"""

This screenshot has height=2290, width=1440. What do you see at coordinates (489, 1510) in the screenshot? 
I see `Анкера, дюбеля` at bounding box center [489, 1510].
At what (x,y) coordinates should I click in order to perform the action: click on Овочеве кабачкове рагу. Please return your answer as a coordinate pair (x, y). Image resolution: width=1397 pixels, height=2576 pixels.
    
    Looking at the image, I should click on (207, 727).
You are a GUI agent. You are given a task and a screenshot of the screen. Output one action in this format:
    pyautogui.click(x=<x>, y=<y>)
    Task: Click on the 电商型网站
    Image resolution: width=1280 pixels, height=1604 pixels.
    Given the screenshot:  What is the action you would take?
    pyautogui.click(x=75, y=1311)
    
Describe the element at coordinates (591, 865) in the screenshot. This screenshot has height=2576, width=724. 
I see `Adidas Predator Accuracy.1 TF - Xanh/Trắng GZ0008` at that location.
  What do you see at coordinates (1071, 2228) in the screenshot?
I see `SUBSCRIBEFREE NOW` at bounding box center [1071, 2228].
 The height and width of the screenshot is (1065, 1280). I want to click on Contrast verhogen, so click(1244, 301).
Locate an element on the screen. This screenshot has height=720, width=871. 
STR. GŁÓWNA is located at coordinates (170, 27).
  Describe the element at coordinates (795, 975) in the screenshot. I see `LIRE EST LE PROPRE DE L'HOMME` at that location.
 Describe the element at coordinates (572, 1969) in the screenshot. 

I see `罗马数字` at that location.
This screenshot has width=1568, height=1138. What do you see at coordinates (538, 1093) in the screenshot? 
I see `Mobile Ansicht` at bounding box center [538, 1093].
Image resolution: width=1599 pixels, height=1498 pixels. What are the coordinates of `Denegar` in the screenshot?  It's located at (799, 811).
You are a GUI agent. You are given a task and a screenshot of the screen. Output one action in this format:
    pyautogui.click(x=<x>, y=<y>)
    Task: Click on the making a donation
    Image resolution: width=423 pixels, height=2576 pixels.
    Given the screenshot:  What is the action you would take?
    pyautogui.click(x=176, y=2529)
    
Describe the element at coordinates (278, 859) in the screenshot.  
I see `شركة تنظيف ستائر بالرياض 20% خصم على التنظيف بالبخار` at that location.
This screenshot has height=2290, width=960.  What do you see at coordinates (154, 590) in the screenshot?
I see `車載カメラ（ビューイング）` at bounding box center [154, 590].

"""

* PROBLEM TO SOLVE
Reproduce each of the records word for word.

* TASK ANSWER
This screenshot has height=2290, width=1440. What do you see at coordinates (489, 1510) in the screenshot? 
I see `Анкера, дюбеля` at bounding box center [489, 1510].
At what (x,y) coordinates should I click in order to perform the action: click on Овочеве кабачкове рагу. Please return your answer as a coordinate pair (x, y). Image resolution: width=1397 pixels, height=2576 pixels.
    
    Looking at the image, I should click on (207, 727).
You are a GUI agent. You are given a task and a screenshot of the screen. Output one action in this format:
    pyautogui.click(x=<x>, y=<y>)
    Task: Click on the 电商型网站
    Image resolution: width=1280 pixels, height=1604 pixels.
    Given the screenshot:  What is the action you would take?
    pyautogui.click(x=75, y=1311)
    
Describe the element at coordinates (591, 865) in the screenshot. This screenshot has height=2576, width=724. 
I see `Adidas Predator Accuracy.1 TF - Xanh/Trắng GZ0008` at that location.
  What do you see at coordinates (1071, 2228) in the screenshot?
I see `SUBSCRIBEFREE NOW` at bounding box center [1071, 2228].
 The height and width of the screenshot is (1065, 1280). I want to click on Contrast verhogen, so click(1244, 301).
Locate an element on the screen. This screenshot has height=720, width=871. 
STR. GŁÓWNA is located at coordinates (170, 27).
  Describe the element at coordinates (795, 975) in the screenshot. I see `LIRE EST LE PROPRE DE L'HOMME` at that location.
 Describe the element at coordinates (572, 1969) in the screenshot. 

I see `罗马数字` at that location.
This screenshot has width=1568, height=1138. What do you see at coordinates (538, 1093) in the screenshot? 
I see `Mobile Ansicht` at bounding box center [538, 1093].
Image resolution: width=1599 pixels, height=1498 pixels. What are the coordinates of `Denegar` in the screenshot?  It's located at (799, 811).
You are a GUI agent. You are given a task and a screenshot of the screen. Output one action in this format:
    pyautogui.click(x=<x>, y=<y>)
    Task: Click on the making a donation
    Image resolution: width=423 pixels, height=2576 pixels.
    Given the screenshot:  What is the action you would take?
    pyautogui.click(x=176, y=2529)
    
Describe the element at coordinates (278, 859) in the screenshot.  
I see `شركة تنظيف ستائر بالرياض 20% خصم على التنظيف بالبخار` at that location.
This screenshot has height=2290, width=960.  What do you see at coordinates (154, 590) in the screenshot?
I see `車載カメラ（ビューイング）` at bounding box center [154, 590].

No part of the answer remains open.